- Assignment
Say how many lines in this listing include the word "sheet", with no other words in the reply.
Information given section start
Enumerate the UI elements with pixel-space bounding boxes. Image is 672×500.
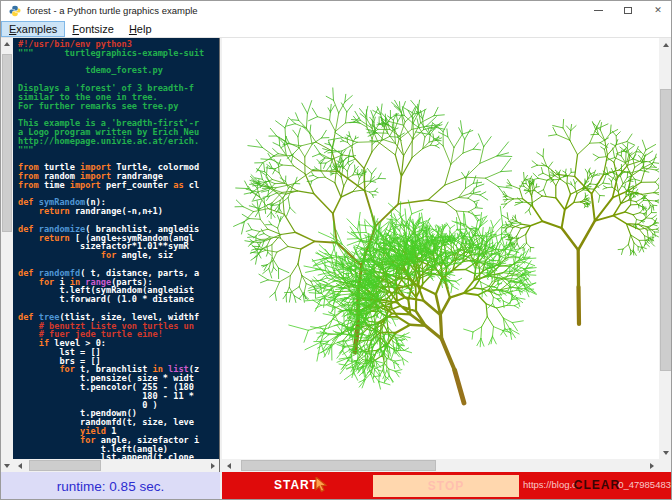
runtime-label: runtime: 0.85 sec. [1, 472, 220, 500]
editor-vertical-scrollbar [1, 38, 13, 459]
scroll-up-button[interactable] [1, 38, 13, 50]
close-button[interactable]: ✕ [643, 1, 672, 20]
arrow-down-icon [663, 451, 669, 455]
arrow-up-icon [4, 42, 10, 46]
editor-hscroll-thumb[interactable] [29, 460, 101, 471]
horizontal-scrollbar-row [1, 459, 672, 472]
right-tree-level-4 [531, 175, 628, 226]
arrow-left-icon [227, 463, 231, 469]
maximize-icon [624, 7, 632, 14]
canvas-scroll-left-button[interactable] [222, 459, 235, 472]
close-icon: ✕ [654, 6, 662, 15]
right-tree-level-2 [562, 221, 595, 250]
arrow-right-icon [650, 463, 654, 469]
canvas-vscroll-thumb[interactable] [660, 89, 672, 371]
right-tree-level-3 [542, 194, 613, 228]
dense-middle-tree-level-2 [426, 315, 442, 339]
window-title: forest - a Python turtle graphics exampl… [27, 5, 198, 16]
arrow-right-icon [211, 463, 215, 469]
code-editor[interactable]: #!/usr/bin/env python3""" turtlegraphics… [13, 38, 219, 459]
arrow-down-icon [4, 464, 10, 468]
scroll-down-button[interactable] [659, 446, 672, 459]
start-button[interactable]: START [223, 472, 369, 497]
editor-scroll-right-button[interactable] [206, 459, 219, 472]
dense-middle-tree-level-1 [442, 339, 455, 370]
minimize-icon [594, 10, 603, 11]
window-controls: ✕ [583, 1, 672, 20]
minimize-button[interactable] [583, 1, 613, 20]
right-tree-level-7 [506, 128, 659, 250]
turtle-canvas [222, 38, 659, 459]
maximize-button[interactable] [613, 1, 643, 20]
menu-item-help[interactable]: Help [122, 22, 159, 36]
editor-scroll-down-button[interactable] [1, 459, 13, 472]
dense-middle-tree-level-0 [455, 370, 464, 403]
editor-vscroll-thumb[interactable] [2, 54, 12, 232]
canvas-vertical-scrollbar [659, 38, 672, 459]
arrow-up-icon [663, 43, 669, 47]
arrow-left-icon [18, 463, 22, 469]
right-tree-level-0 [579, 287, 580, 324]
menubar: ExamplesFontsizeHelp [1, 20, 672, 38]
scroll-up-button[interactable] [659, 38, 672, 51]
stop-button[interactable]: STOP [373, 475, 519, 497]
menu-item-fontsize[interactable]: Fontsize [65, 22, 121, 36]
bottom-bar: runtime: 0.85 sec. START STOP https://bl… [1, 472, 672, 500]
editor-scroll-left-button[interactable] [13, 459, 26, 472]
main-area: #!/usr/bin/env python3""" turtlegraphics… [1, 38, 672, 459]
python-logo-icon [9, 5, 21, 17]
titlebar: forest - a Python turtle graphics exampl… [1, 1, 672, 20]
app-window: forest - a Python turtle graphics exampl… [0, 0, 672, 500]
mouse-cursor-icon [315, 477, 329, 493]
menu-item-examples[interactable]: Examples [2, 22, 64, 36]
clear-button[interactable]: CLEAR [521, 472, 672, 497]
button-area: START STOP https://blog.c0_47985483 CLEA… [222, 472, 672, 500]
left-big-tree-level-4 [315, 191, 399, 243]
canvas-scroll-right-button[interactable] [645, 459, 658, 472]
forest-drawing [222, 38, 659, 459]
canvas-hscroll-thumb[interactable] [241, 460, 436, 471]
Information given section end
Information given section start
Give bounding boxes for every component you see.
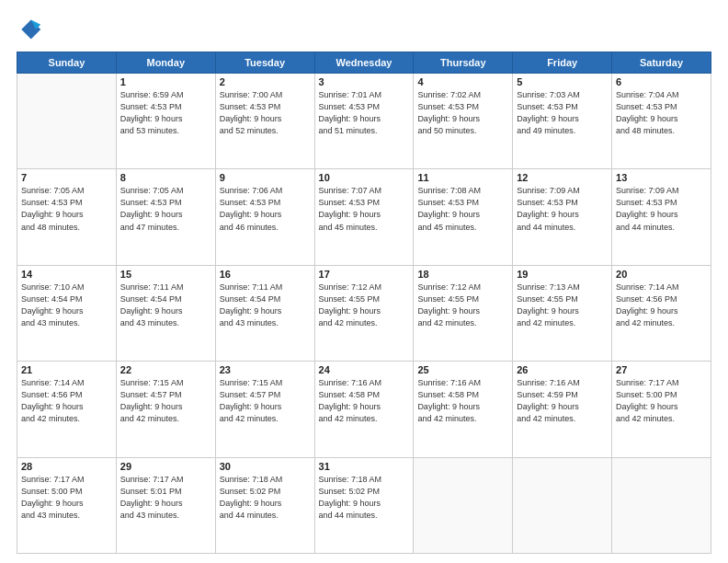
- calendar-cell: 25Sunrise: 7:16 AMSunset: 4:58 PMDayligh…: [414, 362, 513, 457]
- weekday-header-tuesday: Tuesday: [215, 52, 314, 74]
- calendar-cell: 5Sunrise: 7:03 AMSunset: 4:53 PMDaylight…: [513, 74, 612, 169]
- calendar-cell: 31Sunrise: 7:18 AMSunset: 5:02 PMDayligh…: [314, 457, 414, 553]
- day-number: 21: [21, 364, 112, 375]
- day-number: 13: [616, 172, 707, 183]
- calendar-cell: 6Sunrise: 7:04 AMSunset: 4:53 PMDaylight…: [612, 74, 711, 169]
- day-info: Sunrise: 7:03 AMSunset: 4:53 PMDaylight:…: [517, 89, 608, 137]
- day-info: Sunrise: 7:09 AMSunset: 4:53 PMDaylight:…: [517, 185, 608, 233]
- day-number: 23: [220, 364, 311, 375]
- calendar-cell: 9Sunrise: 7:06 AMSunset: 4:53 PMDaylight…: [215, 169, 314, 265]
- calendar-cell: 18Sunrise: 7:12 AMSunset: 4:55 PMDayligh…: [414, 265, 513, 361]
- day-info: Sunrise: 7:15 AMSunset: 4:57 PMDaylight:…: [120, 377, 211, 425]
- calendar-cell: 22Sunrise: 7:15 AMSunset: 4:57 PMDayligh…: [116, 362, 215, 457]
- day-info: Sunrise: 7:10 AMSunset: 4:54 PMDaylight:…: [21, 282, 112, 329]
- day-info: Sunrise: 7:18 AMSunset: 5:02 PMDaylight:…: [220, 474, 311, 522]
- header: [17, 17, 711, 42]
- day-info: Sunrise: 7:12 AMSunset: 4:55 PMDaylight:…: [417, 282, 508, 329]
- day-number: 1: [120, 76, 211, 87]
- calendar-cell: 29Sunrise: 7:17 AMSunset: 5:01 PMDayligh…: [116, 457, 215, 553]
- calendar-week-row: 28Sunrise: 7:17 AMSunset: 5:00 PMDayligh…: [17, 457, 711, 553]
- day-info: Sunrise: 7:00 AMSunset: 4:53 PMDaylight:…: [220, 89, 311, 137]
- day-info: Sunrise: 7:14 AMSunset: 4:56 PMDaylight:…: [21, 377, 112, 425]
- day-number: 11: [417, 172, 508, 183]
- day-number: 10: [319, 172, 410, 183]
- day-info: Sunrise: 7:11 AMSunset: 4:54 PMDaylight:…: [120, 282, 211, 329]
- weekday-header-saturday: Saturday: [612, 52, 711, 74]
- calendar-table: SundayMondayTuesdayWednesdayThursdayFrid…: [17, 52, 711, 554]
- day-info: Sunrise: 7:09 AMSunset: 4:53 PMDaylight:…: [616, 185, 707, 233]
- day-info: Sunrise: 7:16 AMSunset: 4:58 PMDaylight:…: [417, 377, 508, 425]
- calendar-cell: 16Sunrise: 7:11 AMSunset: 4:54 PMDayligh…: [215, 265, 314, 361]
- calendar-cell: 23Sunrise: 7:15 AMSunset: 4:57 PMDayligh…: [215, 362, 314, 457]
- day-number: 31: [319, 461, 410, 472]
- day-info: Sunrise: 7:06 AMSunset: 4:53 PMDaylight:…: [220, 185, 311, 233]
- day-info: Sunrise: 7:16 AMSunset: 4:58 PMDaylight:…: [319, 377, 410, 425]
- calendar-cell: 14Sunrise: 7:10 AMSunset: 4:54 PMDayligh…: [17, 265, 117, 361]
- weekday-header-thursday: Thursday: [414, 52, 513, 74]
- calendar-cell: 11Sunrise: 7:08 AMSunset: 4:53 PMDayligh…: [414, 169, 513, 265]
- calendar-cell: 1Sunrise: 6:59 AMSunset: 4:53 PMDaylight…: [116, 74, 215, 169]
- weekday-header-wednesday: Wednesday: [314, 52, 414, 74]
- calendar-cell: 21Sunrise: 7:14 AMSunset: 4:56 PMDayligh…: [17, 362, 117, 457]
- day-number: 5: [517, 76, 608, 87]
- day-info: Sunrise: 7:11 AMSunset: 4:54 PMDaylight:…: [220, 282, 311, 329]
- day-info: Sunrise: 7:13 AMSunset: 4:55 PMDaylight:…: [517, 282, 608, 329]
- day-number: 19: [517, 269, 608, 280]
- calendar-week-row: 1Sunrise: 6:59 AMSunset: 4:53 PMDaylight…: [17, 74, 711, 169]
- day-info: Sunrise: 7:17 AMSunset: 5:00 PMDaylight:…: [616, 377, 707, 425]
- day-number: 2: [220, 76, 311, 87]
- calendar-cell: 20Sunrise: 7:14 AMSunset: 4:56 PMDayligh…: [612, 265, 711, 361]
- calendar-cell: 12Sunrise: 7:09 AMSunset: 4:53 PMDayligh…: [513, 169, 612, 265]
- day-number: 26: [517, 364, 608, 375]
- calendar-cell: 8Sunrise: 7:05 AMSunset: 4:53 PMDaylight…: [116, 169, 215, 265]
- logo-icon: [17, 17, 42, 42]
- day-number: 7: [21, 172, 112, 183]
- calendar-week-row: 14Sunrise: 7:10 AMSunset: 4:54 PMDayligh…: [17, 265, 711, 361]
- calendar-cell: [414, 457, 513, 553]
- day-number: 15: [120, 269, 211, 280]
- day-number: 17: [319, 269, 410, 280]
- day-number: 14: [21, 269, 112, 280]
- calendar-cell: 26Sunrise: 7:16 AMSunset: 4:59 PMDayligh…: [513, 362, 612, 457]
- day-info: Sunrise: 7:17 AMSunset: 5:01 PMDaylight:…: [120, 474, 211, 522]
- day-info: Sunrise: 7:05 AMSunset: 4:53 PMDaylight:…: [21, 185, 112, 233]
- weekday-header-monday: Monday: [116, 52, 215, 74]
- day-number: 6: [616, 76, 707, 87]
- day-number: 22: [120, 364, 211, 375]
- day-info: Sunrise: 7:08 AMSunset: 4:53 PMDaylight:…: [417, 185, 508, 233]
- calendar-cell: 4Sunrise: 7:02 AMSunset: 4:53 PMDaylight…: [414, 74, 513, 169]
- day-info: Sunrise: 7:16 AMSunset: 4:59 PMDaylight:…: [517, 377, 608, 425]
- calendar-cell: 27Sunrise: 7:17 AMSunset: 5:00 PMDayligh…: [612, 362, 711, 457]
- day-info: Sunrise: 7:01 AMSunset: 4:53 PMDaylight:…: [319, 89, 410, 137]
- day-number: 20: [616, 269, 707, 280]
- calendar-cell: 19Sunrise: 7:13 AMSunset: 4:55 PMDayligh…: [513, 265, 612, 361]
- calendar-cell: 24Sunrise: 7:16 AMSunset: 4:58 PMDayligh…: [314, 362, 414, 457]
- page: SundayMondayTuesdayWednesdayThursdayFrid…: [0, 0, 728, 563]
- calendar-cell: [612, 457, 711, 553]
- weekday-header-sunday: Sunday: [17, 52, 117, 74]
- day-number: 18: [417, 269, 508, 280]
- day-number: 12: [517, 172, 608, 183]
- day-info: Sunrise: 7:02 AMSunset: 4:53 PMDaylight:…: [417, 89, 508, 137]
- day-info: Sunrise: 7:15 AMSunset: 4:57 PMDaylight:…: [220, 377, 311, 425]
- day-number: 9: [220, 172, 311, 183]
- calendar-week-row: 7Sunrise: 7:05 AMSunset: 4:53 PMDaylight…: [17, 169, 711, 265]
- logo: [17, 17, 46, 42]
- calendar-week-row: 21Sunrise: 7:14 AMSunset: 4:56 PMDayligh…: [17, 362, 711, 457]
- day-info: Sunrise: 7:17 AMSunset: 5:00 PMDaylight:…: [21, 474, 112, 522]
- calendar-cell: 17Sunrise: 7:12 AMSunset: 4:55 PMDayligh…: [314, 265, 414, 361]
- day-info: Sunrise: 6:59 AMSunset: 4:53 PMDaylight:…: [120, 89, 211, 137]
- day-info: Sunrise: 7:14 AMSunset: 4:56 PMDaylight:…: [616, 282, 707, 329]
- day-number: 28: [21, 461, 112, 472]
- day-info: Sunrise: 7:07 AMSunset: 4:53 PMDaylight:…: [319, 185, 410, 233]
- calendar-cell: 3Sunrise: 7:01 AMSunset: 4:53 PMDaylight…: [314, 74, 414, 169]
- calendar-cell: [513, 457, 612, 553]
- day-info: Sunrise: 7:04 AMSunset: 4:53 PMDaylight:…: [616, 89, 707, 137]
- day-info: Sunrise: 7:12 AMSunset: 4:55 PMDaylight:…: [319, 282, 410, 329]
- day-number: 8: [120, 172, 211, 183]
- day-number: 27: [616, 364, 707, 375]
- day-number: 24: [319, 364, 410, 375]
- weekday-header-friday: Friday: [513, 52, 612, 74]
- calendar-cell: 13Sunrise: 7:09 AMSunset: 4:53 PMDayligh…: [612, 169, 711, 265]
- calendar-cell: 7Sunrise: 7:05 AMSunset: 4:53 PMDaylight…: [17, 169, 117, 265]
Information given section end
Information given section start
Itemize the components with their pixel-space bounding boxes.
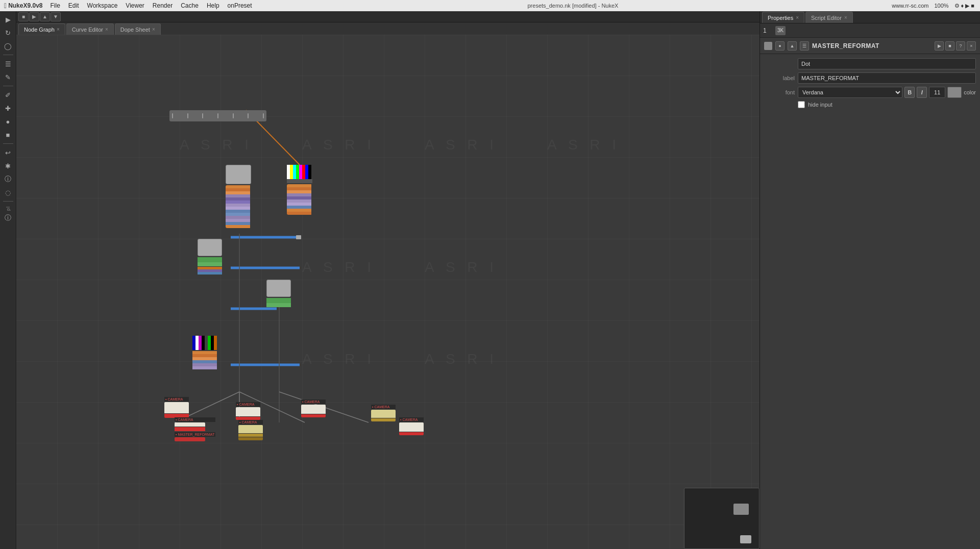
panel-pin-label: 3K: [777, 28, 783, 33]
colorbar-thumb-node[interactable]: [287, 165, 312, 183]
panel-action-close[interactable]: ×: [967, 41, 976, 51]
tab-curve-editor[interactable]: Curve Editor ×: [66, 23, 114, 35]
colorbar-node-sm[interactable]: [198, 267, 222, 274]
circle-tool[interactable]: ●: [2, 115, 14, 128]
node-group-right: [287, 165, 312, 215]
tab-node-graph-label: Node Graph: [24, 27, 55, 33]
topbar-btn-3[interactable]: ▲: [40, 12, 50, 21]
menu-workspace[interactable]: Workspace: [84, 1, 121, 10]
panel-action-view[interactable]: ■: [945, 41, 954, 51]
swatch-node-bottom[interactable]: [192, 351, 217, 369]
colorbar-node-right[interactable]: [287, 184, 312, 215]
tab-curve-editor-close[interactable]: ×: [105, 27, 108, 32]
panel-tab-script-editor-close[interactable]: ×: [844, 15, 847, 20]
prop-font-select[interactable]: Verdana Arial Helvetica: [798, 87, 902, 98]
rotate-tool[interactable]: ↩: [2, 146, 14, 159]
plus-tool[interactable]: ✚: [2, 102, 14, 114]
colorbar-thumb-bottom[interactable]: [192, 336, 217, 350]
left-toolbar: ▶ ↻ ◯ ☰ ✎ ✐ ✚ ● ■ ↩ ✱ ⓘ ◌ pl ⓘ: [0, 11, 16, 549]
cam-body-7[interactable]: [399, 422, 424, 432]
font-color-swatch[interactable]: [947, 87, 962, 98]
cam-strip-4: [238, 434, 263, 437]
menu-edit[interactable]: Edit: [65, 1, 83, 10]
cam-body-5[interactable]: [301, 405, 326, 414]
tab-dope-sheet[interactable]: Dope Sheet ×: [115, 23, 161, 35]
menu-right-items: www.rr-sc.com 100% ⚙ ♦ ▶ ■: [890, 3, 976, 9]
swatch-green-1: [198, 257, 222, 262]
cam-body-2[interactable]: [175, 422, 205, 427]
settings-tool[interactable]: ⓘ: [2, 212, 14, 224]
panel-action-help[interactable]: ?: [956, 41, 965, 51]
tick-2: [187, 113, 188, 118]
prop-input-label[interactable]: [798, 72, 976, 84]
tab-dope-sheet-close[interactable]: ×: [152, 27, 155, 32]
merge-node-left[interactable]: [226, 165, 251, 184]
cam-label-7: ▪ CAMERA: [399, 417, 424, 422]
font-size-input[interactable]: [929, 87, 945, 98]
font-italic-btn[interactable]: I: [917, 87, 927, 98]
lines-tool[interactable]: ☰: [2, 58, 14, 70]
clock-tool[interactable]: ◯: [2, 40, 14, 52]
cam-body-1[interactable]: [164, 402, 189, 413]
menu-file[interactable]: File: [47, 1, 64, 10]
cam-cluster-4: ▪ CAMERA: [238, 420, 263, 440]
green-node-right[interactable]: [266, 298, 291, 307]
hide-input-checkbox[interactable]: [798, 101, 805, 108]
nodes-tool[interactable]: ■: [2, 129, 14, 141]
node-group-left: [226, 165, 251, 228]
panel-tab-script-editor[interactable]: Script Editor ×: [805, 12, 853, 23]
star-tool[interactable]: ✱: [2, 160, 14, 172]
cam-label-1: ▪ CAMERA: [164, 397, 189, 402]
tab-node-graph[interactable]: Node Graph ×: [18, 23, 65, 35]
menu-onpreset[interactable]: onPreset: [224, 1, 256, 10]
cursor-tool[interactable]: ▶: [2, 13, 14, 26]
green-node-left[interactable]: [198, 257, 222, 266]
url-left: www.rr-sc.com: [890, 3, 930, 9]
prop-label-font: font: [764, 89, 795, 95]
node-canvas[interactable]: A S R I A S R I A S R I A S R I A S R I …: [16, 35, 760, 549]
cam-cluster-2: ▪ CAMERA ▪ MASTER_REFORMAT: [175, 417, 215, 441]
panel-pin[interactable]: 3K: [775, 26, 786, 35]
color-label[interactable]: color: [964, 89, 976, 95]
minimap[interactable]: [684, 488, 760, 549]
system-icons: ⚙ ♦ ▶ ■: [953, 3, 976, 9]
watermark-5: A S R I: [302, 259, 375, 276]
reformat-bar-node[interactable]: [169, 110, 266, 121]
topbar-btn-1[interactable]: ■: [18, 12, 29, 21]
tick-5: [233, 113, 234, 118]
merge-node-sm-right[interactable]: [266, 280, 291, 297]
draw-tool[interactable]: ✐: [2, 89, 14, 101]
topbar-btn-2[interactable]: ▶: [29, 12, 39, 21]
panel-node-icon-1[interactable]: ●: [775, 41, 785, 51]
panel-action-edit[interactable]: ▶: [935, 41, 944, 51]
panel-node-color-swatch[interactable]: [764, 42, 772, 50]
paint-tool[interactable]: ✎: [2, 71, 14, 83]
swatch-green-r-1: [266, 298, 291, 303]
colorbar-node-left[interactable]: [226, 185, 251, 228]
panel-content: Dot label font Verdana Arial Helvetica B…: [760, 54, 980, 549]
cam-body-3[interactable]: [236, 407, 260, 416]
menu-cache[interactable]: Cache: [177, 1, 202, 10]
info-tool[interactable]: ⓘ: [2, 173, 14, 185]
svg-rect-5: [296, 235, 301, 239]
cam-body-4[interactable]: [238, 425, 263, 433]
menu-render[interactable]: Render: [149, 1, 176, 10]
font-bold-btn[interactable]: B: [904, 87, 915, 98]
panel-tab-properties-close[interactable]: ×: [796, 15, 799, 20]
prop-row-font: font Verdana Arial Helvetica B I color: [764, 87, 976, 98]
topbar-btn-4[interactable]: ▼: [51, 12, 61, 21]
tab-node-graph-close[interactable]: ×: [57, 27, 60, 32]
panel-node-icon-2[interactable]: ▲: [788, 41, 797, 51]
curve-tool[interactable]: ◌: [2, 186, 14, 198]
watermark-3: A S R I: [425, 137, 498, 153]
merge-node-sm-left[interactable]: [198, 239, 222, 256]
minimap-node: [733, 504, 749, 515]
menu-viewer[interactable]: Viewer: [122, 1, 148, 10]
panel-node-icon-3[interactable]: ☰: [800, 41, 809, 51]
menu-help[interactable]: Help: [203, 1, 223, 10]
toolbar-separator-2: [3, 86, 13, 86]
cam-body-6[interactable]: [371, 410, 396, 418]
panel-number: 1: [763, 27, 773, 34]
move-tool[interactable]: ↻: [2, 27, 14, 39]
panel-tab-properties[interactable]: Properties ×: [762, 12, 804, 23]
Information given section end
- Response
2